一方、政府による営業時間の短縮命令や会食制限などにより売上が落ち込んだ飲食店は、出前販売に活路を見出そうとして、配達代行会社と契約。代行会社は専属ライダーを採用し、二輪車をリースして配達業務を請け負うのだが、注文をさばき切れないため、アルバイトのライダーを急募した。
アルバイトのライダーは、二輪車などを自身で用意する必要がある。失業者や無給休暇で収入が落ち込んだ人、残業や会食がなくなって帰宅時間が早まった人たちなどが、ホンダ・ヤマハ・スズキといった、これも日本製オートバイを購入し、ライダーとして登録した。
ライダーたちは、ハンドルに据え付けたスマートフォンで注文を確認し、地図アプリで店や配達先を確認しながら配達する。韓国は125ccまで普通自動車免許で運転ができることから、運転が容易で配達効率が良い100cc~125ccのスクーターが好まれている。韓国メーカーだとギア付きが主流で、商用スクーターは日本ブランドが充実している。

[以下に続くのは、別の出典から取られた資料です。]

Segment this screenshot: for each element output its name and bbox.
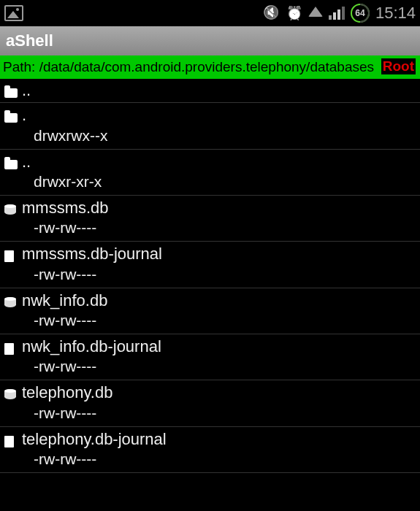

もっともそれ以前に、韓国製商用オートバイは購入から2年経つと市場価値はほとんどなくなってしまう。ブランド力の弱さのせいだ。コロナが収束してオートバイが不要になったとき、日本製は相応の値段で売却できるが、韓国製は鉄屑同然。日本製は韓国製より高額だが、業務効率に加えて、燃費、維持費、リセールバリューなど、トータルコストで見れば安いというわけだ。